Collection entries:
::::::

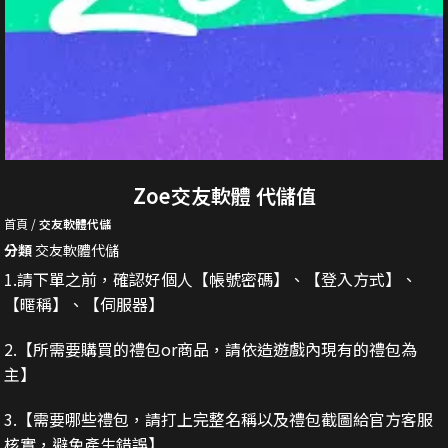
Zoe交友軟體 代儲值
首頁
交友軟體代儲
分類
交友軟體代儲
1.請下單之前，確認好個人【帳號密碼】、【登入方式】、
【暱稱】、【伺服器】
2.
【所需要購買的禮包or商品，請依造遊戲內現有的禮包為
主】
3.
【需要哪些禮包，請打上完整名稱以及禮包截圖給官方客服
核實，避免產生錯誤】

::::::

Exercise instructions: Your answer must consist of the entries, unchanged, with no pictures in it.

Answer box:
Zoe交友軟體 代儲值
首頁
交友軟體代儲
分類
交友軟體代儲
1.請下單之前，確認好個人【帳號密碼】、【登入方式】、
【暱稱】、【伺服器】
2.
【所需要購買的禮包or商品，請依造遊戲內現有的禮包為
主】
3.
【需要哪些禮包，請打上完整名稱以及禮包截圖給官方客服
核實，避免產生錯誤】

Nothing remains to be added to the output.